I am looking for some advice specific to my situation though as this is my first time mead making and I am a worrier!

I've had my first fermentation in carboy going for 9 weeks and 2 gravity readings a week apart have shown practically 1.0, seems the yeast is done with all the sugars (abv calculation suggests 14.02% so seems reasonable). I have just syphoned off into a second, smaller 'growler' as that's what I had to hand, though much more of the product was usable than I had expected thanks to a very settled lees and I've overflowed into two other bottles - will all three now need to be stoppered and airlocked or can I just seal them? If not, is it worth the time and effort to wash and sanitise the original carboy and syphon all of them back in to stop/lock just one container?

Hope this makes sense; I am at least looking forward to being more knowledgeable and confident for round 2!!
Thanks in advance
 
Hi topHatPeezy and welcome. And congrats on making your first mead.
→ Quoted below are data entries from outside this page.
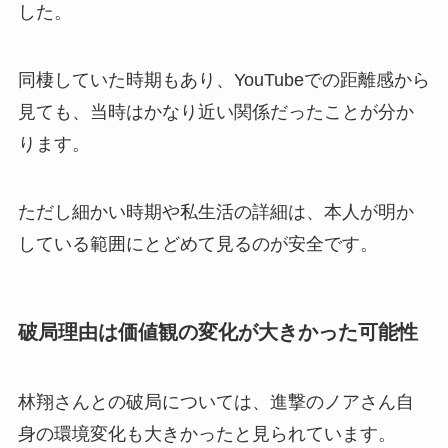
した。
同棲していた時期もあり、YouTubeでの距離感から
見ても、当時はかなり近い関係だったことが分か
ります。
ただし細かい時期や私生活の詳細は、本人が明か
している範囲にとどめて見るのが安全です。
破局理由は価値観の変化が大きかった可能性
林翔さんとの破局については、進撃のノアさん自
身の環境変化も大きかったと見られています。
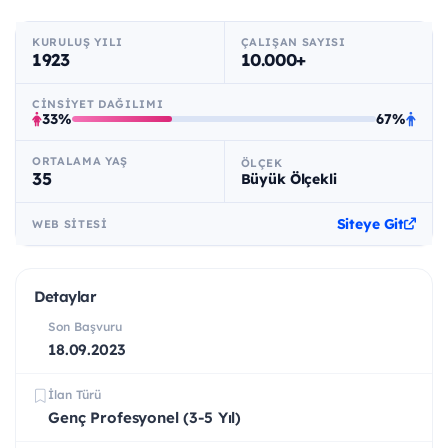
KURULUŞ YILI
ÇALIŞAN SAYISI
1923
10.000+
CINSIYET DAĞILIMI
33%
67%
ORTALAMA YAŞ
ÖLÇEK
35
Büyük Ölçekli
Siteye Git
WEB SITESI
Detaylar
Son Başvuru
18.09.2023
İlan Türü
Genç Profesyonel (3-5 Yıl)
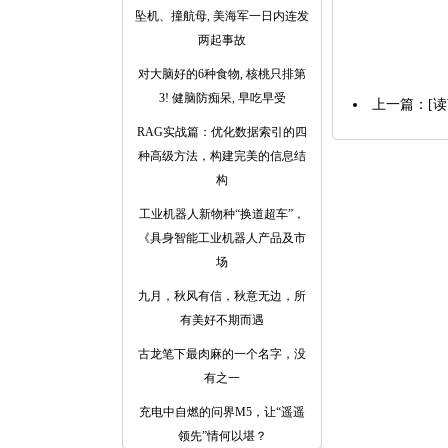
坠机、撞航母, 美海军一日内连发
两起事故
对大脑好的6种食物, 核桃只排第
3! 健脑防痴呆, 早吃早受
上一篇：
[
RAG实战篇：优化数据索引的四
种高级方法，构建完美的信息结
构
工业机器人新物种“换道超车”，
《具身智能工业机器人产品及市
场
九月，秋风有信，秋意无边，所
有美好不期而遇
古龙笔下最肉麻的一个名字，没
有之一
充电中自燃的问界M5，让“遥遥
领先”情何以堪？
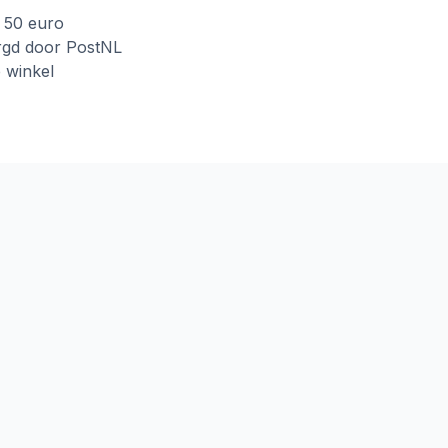
f 50 euro
rgd door PostNL
e winkel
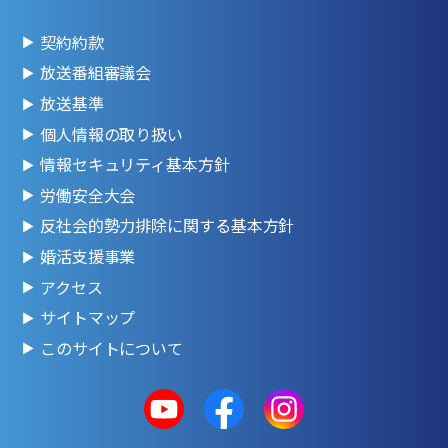
契約約款
放送番組審議会
放送基準
個人情報の取り扱い
情報セキュリティ基本方針
労働安全大会
反社会的勢力排除に関する基本方針
婚活支援事業
アクセス
サイトマップ
このサイトについて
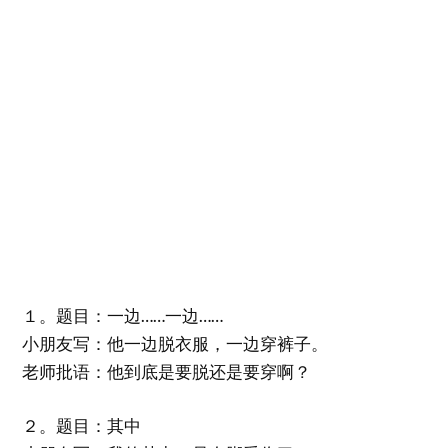
１。题目：一边……一边……
小朋友写：他一边脱衣服，一边穿裤子。
老师批语：他到底是要脱还是要穿啊？
２。题目：其中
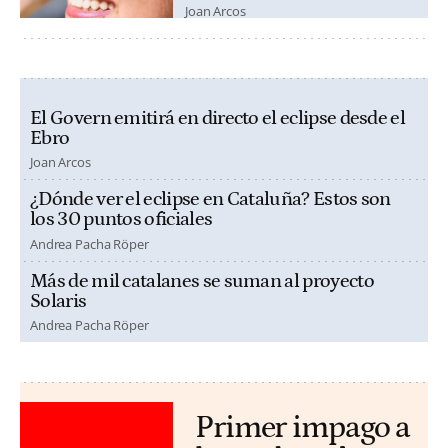
Joan Arcos
El Govern emitirá en directo el eclipse desde el
Ebro
Joan Arcos
¿Dónde ver el eclipse en Cataluña? Estos son
los 30 puntos oficiales
Andrea Pacha Röper
Más de mil catalanes se suman al proyecto
Solaris
Andrea Pacha Röper
Primer impago a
Aging any good wine is always preferable to drinking a wine when it is still "green" (young). Active fermentation may have ceased but there are still many, many chemical actions and reactions that continue as the wine ages. Acids can be transformed into different acids, acids and alcohol can combine, tannins fall out of solution, wines clear bright, flavors shift and modify, wines are subject to the (good) effects of micro-oxidation etc.
all that said, and others on this forum may have different opinions, but if I were you I would
1. Prefer to bulk age the entire batch in one container IF - IF you can fill that carboy up into the neck to minimize oxidation. If the surface of the mead is significantly below the neck (what is called the shoulder of the carboy) then you DO want to keep the mead (or wine) in smaller containers and
2. Prefer to use bungs and airlocks during aging.You COULD "seal" them but better if you treat this period as a phase before you "bottle" , not least because however free of lees (sediment) these bottles are today, in two or three months there will be sediment at the bottom (because of the chemical changes and actions and reactions. And though it may not apply to this batch, with many wines you can expect , even occasionally, spontaneously malo-lactic fermentation to occur. That's when malic acid in the wine is transformed into smoother , gentler, lactic acid, and that process is caused by bacterial activity. Like the production of alcohol, MLF creates carbon dioxide gas and that gas will increase pressure in any sealed container. Seals are for when you are ready to package and drink your mead or wine. Airlocks and bungs are for the wines prior to that point.
 
Good stuff - many thanks for the full reply.
Have airlocked in the 3 containers they are in so will keep my fingers crossed!